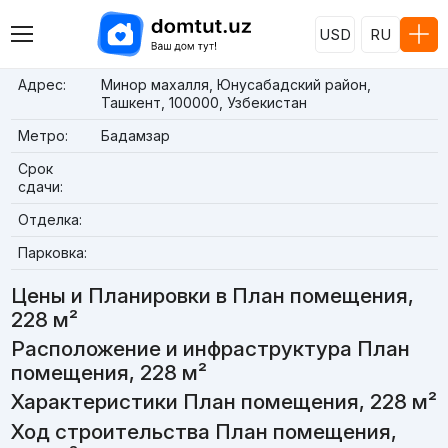
USD
RU
Адрес:
Минор махалля, Юнусабадский район,
Ташкент, 100000, Узбекистан
Метро:
Бадамзар
Срок
сдачи:
Отделка:
Парковка:
Цены и Планировки в План помещения,
228 м²
Расположение и инфраструктура План
помещения, 228 м²
Характеристики План помещения, 228 м²
Ход строительства План помещения,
:::
Your goal = Output the listing exactly, pictures excluded.

Written response =
USD
RU
Адрес:
Минор махалля, Юнусабадский район,
Ташкент, 100000, Узбекистан
Метро:
Бадамзар
Срок
сдачи:
Отделка:
Парковка:
Цены и Планировки в План помещения,
228 м²
Расположение и инфраструктура План
помещения, 228 м²
Характеристики План помещения, 228 м²
Ход строительства План помещения,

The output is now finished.